SUPPLIED RECORDS:
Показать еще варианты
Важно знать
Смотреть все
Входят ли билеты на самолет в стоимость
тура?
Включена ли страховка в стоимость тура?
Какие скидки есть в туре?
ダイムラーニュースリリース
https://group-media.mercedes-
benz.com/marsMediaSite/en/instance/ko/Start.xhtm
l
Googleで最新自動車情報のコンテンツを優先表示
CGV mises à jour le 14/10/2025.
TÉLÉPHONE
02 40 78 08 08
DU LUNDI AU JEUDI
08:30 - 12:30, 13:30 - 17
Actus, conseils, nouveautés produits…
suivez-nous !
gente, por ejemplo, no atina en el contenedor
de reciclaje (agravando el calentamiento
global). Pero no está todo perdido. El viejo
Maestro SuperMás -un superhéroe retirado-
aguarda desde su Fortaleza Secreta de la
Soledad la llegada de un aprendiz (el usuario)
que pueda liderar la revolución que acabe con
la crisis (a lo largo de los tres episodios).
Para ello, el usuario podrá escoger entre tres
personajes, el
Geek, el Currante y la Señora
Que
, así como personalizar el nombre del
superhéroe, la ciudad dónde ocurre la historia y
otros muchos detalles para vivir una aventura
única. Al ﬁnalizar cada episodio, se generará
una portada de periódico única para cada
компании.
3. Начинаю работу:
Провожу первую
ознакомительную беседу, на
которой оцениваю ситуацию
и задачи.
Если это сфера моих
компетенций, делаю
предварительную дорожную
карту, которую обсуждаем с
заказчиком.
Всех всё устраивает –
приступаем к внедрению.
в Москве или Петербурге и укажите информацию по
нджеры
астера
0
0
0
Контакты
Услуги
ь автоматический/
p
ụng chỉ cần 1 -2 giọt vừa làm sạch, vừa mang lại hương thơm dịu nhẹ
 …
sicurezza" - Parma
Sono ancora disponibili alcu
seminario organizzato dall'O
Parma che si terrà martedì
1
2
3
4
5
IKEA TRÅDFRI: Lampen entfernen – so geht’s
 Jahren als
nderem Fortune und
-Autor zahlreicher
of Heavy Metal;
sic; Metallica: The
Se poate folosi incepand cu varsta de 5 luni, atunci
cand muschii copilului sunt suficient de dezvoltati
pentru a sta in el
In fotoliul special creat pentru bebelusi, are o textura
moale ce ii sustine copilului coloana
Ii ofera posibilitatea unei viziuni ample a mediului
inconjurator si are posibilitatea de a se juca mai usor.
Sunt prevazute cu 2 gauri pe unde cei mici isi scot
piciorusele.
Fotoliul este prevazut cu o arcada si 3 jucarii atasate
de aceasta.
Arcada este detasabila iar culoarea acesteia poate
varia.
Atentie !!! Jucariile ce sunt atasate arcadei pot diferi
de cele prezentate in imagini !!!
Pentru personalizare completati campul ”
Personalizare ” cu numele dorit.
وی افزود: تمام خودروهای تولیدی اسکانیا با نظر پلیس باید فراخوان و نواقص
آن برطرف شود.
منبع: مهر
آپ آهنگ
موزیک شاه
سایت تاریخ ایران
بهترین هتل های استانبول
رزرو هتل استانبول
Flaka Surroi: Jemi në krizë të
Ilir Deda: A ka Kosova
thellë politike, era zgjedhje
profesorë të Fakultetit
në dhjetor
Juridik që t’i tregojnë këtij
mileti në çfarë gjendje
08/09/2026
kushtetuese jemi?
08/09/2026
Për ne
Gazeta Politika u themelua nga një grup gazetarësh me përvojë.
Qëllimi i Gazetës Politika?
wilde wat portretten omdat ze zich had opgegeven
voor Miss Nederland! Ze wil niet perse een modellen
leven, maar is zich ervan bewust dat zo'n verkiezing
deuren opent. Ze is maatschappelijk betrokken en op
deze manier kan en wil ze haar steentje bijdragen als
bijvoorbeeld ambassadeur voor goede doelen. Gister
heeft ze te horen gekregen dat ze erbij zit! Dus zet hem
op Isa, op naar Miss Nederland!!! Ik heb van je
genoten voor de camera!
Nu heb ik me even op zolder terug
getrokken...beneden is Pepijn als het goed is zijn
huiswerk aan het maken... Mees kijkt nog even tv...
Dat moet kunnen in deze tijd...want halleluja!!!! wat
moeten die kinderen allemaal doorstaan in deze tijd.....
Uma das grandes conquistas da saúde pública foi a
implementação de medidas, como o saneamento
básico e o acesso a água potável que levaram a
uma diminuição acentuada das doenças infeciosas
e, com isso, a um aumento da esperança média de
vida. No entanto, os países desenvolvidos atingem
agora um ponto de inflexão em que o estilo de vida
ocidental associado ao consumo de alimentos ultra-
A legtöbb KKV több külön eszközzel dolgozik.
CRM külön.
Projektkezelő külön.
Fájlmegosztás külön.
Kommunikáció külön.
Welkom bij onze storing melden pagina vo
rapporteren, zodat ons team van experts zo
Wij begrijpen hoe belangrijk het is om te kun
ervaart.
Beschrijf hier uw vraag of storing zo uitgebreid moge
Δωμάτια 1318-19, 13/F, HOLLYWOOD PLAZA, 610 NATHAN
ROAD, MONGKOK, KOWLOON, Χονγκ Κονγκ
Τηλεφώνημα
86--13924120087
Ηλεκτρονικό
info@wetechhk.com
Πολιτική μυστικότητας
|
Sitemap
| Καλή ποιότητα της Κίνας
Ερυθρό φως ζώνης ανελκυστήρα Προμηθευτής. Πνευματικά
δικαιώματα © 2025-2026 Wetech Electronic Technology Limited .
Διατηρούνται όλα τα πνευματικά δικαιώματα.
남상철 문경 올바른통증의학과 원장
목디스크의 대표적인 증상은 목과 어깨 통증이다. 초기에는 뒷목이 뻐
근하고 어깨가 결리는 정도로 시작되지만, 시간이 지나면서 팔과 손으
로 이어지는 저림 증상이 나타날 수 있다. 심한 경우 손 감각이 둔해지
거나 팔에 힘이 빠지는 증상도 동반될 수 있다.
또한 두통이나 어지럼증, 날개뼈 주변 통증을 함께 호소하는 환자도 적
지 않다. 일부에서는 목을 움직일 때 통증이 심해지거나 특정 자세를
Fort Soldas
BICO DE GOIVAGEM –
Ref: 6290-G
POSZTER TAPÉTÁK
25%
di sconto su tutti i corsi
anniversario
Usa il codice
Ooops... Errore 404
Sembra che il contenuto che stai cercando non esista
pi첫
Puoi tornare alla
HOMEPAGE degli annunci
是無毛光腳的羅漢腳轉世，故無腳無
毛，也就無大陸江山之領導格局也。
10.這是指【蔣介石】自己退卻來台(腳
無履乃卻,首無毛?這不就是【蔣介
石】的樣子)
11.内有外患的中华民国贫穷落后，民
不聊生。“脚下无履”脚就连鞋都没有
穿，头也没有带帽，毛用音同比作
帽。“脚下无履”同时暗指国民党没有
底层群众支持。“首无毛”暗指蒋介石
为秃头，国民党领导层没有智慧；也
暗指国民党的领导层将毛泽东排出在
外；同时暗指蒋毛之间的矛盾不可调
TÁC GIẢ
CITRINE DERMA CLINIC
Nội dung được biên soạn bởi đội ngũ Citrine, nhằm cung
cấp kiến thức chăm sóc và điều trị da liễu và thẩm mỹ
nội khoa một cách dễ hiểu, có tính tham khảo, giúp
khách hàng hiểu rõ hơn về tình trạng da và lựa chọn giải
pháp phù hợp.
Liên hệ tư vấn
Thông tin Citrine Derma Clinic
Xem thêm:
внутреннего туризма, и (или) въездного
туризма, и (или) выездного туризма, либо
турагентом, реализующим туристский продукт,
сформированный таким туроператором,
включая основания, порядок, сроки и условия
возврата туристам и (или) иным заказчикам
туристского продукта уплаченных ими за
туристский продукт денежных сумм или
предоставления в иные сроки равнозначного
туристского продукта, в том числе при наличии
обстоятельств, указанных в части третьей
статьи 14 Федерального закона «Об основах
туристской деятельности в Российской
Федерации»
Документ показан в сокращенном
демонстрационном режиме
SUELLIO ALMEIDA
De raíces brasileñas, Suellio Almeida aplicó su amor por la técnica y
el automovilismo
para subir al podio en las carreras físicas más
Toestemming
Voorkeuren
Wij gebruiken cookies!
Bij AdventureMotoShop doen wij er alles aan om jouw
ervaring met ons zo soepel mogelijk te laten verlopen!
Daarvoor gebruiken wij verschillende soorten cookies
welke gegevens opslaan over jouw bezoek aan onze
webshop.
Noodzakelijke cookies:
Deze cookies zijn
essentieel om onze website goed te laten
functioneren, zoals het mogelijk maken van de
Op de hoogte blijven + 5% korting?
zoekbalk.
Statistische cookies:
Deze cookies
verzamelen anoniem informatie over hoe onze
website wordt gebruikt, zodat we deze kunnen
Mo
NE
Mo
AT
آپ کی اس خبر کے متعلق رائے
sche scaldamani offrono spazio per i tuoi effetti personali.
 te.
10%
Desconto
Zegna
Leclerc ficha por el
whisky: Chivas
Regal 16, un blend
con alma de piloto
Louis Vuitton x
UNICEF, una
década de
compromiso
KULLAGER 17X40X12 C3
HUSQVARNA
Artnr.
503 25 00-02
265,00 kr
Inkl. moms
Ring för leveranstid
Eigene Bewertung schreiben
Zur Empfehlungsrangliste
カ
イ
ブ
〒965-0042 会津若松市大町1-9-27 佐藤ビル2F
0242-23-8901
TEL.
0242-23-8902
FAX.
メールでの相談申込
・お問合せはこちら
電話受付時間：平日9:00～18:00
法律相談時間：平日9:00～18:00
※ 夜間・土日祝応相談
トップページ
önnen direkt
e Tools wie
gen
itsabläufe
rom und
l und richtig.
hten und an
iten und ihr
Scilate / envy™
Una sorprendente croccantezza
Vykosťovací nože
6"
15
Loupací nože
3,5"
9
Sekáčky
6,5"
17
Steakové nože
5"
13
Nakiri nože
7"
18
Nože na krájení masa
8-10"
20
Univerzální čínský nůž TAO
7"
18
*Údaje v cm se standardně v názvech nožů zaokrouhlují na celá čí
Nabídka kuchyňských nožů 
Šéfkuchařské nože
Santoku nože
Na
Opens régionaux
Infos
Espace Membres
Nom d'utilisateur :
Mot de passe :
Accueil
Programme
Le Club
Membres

EXERCISE OBJECTIVE: Only lines with the word "maken" are wanted; pull each of them from the records.

OUTPUT:
huiswerk aan het maken... Mees kijkt nog even tv...
functioneren, zoals het mogelijk maken van de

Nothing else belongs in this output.